EXERCISE>
Return the entries below exactly as written.

(Dataset items)
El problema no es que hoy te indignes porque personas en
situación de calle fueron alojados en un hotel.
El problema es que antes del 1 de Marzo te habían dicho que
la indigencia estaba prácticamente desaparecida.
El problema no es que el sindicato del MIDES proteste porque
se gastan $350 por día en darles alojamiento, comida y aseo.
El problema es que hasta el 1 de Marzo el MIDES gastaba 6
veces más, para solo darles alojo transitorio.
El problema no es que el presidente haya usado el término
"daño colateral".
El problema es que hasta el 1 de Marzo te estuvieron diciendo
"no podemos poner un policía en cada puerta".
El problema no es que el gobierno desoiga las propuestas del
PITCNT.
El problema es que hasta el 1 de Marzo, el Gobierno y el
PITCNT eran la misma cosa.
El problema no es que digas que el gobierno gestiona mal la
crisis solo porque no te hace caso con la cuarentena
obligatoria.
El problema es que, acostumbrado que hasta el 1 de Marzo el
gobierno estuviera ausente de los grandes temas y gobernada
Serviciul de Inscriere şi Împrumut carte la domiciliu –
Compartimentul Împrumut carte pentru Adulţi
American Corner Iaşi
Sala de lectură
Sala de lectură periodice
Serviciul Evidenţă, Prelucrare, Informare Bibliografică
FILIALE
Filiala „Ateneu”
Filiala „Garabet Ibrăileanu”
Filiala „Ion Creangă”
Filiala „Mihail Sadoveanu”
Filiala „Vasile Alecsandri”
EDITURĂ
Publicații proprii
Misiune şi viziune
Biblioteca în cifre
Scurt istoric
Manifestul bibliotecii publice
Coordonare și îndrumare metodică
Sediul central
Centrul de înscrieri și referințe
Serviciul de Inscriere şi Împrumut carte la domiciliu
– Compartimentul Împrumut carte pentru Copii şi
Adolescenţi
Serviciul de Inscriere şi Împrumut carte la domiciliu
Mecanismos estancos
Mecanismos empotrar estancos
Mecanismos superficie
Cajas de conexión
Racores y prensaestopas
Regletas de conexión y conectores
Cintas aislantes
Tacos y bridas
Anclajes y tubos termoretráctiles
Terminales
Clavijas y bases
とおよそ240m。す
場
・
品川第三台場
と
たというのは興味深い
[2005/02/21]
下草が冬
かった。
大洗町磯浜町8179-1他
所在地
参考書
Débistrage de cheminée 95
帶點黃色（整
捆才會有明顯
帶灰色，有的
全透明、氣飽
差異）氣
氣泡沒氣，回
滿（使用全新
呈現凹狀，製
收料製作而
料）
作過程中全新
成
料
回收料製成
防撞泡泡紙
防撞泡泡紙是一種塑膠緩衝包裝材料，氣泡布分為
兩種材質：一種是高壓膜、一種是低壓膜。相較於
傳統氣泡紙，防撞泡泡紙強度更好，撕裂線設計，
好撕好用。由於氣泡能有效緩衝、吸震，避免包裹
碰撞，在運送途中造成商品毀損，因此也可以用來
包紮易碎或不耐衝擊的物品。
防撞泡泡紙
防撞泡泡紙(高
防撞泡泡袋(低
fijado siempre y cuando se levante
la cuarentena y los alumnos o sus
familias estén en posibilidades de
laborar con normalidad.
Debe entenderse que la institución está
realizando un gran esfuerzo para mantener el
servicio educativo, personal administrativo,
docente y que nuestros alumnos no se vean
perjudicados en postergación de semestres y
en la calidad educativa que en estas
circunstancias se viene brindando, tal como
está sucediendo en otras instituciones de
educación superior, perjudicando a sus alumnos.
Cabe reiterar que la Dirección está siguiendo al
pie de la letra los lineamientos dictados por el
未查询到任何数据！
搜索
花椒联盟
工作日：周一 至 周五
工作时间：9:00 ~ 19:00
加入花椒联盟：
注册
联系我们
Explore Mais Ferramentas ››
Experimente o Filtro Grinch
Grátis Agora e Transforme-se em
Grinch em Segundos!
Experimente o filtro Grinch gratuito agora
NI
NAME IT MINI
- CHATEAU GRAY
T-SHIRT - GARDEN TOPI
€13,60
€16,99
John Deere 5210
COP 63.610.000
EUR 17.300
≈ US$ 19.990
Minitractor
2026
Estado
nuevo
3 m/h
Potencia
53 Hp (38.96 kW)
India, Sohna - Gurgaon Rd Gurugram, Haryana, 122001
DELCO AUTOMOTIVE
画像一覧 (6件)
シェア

RESULT BELOW>
El problema no es que hoy te indignes porque personas en
situación de calle fueron alojados en un hotel.
El problema es que antes del 1 de Marzo te habían dicho que
la indigencia estaba prácticamente desaparecida.
El problema no es que el sindicato del MIDES proteste porque
se gastan $350 por día en darles alojamiento, comida y aseo.
El problema es que hasta el 1 de Marzo el MIDES gastaba 6
veces más, para solo darles alojo transitorio.
El problema no es que el presidente haya usado el término
"daño colateral".
El problema es que hasta el 1 de Marzo te estuvieron diciendo
"no podemos poner un policía en cada puerta".
El problema no es que el gobierno desoiga las propuestas del
PITCNT.
El problema es que hasta el 1 de Marzo, el Gobierno y el
PITCNT eran la misma cosa.
El problema no es que digas que el gobierno gestiona mal la
crisis solo porque no te hace caso con la cuarentena
obligatoria.
El problema es que, acostumbrado que hasta el 1 de Marzo el
gobierno estuviera ausente de los grandes temas y gobernada
Serviciul de Inscriere şi Împrumut carte la domiciliu –
Compartimentul Împrumut carte pentru Adulţi
American Corner Iaşi
Sala de lectură
Sala de lectură periodice
Serviciul Evidenţă, Prelucrare, Informare Bibliografică
FILIALE
Filiala „Ateneu”
Filiala „Garabet Ibrăileanu”
Filiala „Ion Creangă”
Filiala „Mihail Sadoveanu”
Filiala „Vasile Alecsandri”
EDITURĂ
Publicații proprii
Misiune şi viziune
Biblioteca în cifre
Scurt istoric
Manifestul bibliotecii publice
Coordonare și îndrumare metodică
Sediul central
Centrul de înscrieri și referințe
Serviciul de Inscriere şi Împrumut carte la domiciliu
– Compartimentul Împrumut carte pentru Copii şi
Adolescenţi
Serviciul de Inscriere şi Împrumut carte la domiciliu
Mecanismos estancos
Mecanismos empotrar estancos
Mecanismos superficie
Cajas de conexión
Racores y prensaestopas
Regletas de conexión y conectores
Cintas aislantes
Tacos y bridas
Anclajes y tubos termoretráctiles
Terminales
Clavijas y bases
とおよそ240m。す
場
・
品川第三台場
と
たというのは興味深い
[2005/02/21]
下草が冬
かった。
大洗町磯浜町8179-1他
所在地
参考書
Débistrage de cheminée 95
帶點黃色（整
捆才會有明顯
帶灰色，有的
全透明、氣飽
差異）氣
氣泡沒氣，回
滿（使用全新
呈現凹狀，製
收料製作而
料）
作過程中全新
成
料
回收料製成
防撞泡泡紙
防撞泡泡紙是一種塑膠緩衝包裝材料，氣泡布分為
兩種材質：一種是高壓膜、一種是低壓膜。相較於
傳統氣泡紙，防撞泡泡紙強度更好，撕裂線設計，
好撕好用。由於氣泡能有效緩衝、吸震，避免包裹
碰撞，在運送途中造成商品毀損，因此也可以用來
包紮易碎或不耐衝擊的物品。
防撞泡泡紙
防撞泡泡紙(高
防撞泡泡袋(低
fijado siempre y cuando se levante
la cuarentena y los alumnos o sus
familias estén en posibilidades de
laborar con normalidad.
Debe entenderse que la institución está
realizando un gran esfuerzo para mantener el
servicio educativo, personal administrativo,
docente y que nuestros alumnos no se vean
perjudicados en postergación de semestres y
en la calidad educativa que en estas
circunstancias se viene brindando, tal como
está sucediendo en otras instituciones de
educación superior, perjudicando a sus alumnos.
Cabe reiterar que la Dirección está siguiendo al
pie de la letra los lineamientos dictados por el
未查询到任何数据！
搜索
花椒联盟
工作日：周一 至 周五
工作时间：9:00 ~ 19:00
加入花椒联盟：
注册
联系我们
Explore Mais Ferramentas ››
Experimente o Filtro Grinch
Grátis Agora e Transforme-se em
Grinch em Segundos!
Experimente o filtro Grinch gratuito agora
NI
NAME IT MINI
- CHATEAU GRAY
T-SHIRT - GARDEN TOPI
€13,60
€16,99
John Deere 5210
COP 63.610.000
EUR 17.300
≈ US$ 19.990
Minitractor
2026
Estado
nuevo
3 m/h
Potencia
53 Hp (38.96 kW)
India, Sohna - Gurgaon Rd Gurugram, Haryana, 122001
DELCO AUTOMOTIVE
画像一覧 (6件)
シェア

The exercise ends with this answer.